Silence stretched, long and heavy. My heart pounded, bracing for his judgment.
But when he finally spoke, his voice was low, thoughtful. “You think the bond takes away choice.”
“I know it does,” I snapped, heat rising in my chest. “Look at the women in our pack—half of them had their lives rewritten overnight when the bond snapped into place. Their dreams, their choices, gone. Just because the moon said so.”
Kier studied me, unreadable. Then he stepped closer, close enough that I could feel the warmth radiating from him, close enough my wolf perked, straining toward him.
“What if the bond isn’t a chain?” he asked softly. “What if it’s a gift? A way of finding the one person who sees you for everything you are, even the parts you hide?”
His words cut through me, sharp and terrifying. My chest tightened, my wolf whining at the possibility he painted.
I forced myself to shake my head, to step back. “Or maybe it’s just another way to cage us. Another way to control women, dress it up as fate and call it sacred.”
For a long moment, he didn’t answer. He just looked at me, eyes stormy, searching, like he wanted to say something but didn’t trust himself to let it out.
Finally, he exhaled, running a hand through his dark hair. “You always have to fight, don’t you?”
“Someone has to.” My voice was firm, but my hands shook.
He chuckled softly, shaking his head, but there was no humor in it. “I hope, when your mate finds you, they're strong enough to keep up with you.”

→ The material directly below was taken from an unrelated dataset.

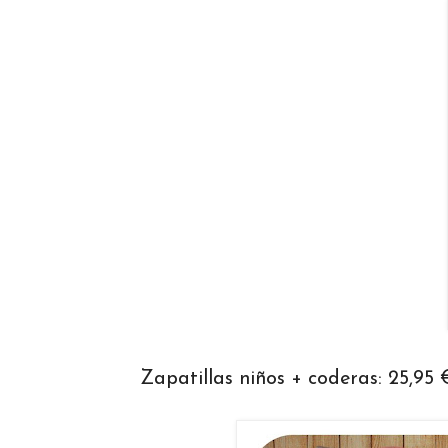
Zapatillas niños + coderas: 25,95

The words lingered in the air like smoke, burning in my chest.
I didn’t tell him the truth—that my biggest fear wasn’t that the my mate couldn’t keep up with me.
It was that they would.
And I’d never be free again.
His words sank into me like stones into water, rippling out until my breath came slower, steadier.
But deep down, the truth still burned: three months stood between me and fate. Three months until the moon goddess revealed her choice. And no matter what Kier said, I wasn’t sure I could stay long enough to see if freedom was really possible inside these walls.